> Problem requirements:
Skip the pictures and restate, word for word, the lines from the one containing "DATUMSTEMPEL" to the end of the data below.

____

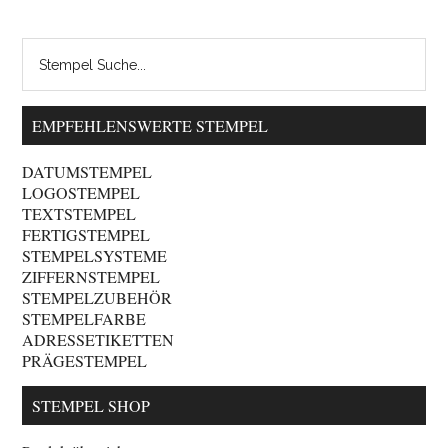
EMPFEHLENSWERTE STEMPEL
DATUMSTEMPEL
LOGOSTEMPEL
TEXTSTEMPEL
FERTIGSTEMPEL
STEMPELSYSTEME
ZIFFERNSTEMPEL
STEMPELZUBEHÖR
STEMPELFARBE
ADRESSETIKETTEN
PRÄGESTEMPEL
STEMPEL SHOP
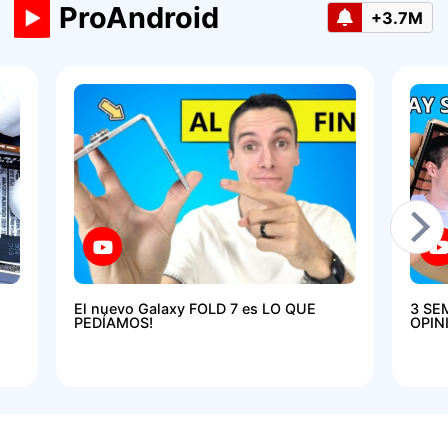
ProAndroid
+3.7M
El nuevo Galaxy FOLD 7 es LO QUE
3 SE
PEDÍAMOS!
OPIN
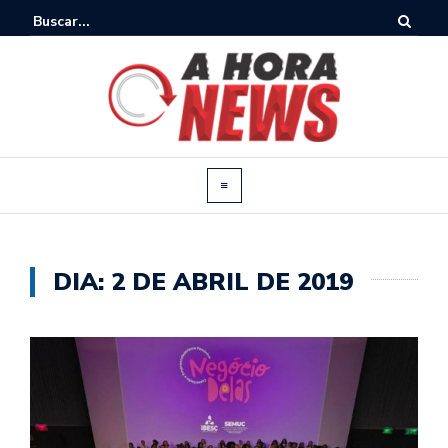
DIA:
2 DE ABRIL DE 2019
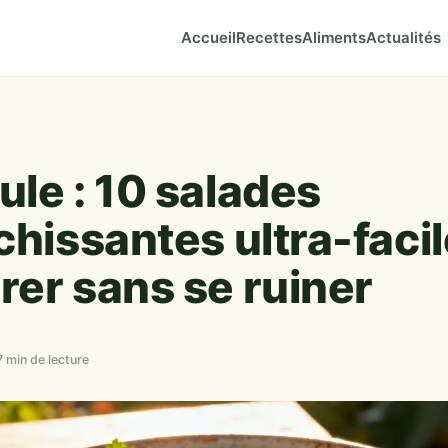
Accueil
Recettes
Aliments
Actualités
ule : 10 salades
chissantes ultra-facil
rer sans se ruiner
7 min de lecture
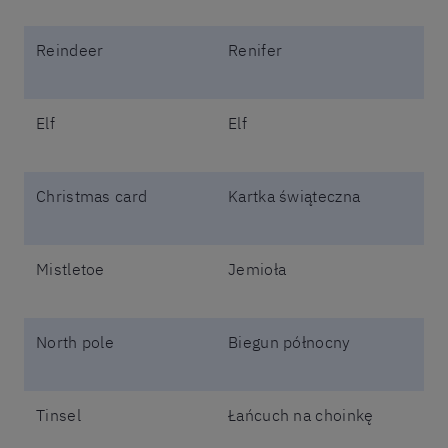
Reindeer
Renifer
Elf
Elf
Christmas card
Kartka świąteczna
Mistletoe
Jemioła
North pole
Biegun północny
Tinsel
Łańcuch na choinkę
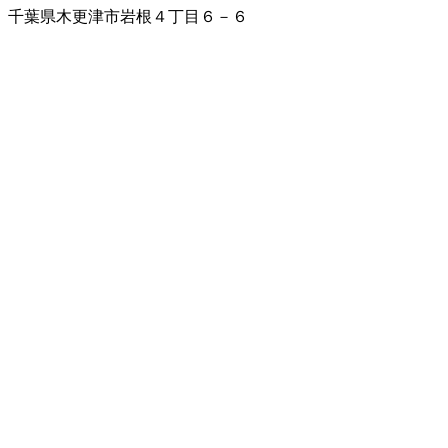
千葉県木更津市岩根４丁目６－６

____

> Task solution:
DATUMSTEMPEL
LOGOSTEMPEL
TEXTSTEMPEL
FERTIGSTEMPEL
STEMPELSYSTEME
ZIFFERNSTEMPEL
STEMPELZUBEHÖR
STEMPELFARBE
ADRESSETIKETTEN
PRÄGESTEMPEL
STEMPEL SHOP
ProAndroid
+3.7M
El nuevo Galaxy FOLD 7 es LO QUE
3 SE
PEDÍAMOS!
OPIN
DIA:
2 DE ABRIL DE 2019
Accueil
Recettes
Aliments
Actualités
ule : 10 salades
chissantes ultra-facil
rer sans se ruiner
7 min de lecture
Reindeer
Renifer
Elf
Elf
Christmas card
Kartka świąteczna
Mistletoe
Jemioła
North pole
Biegun północny
Tinsel
Łańcuch na choinkę
千葉県木更津市岩根４丁目６－６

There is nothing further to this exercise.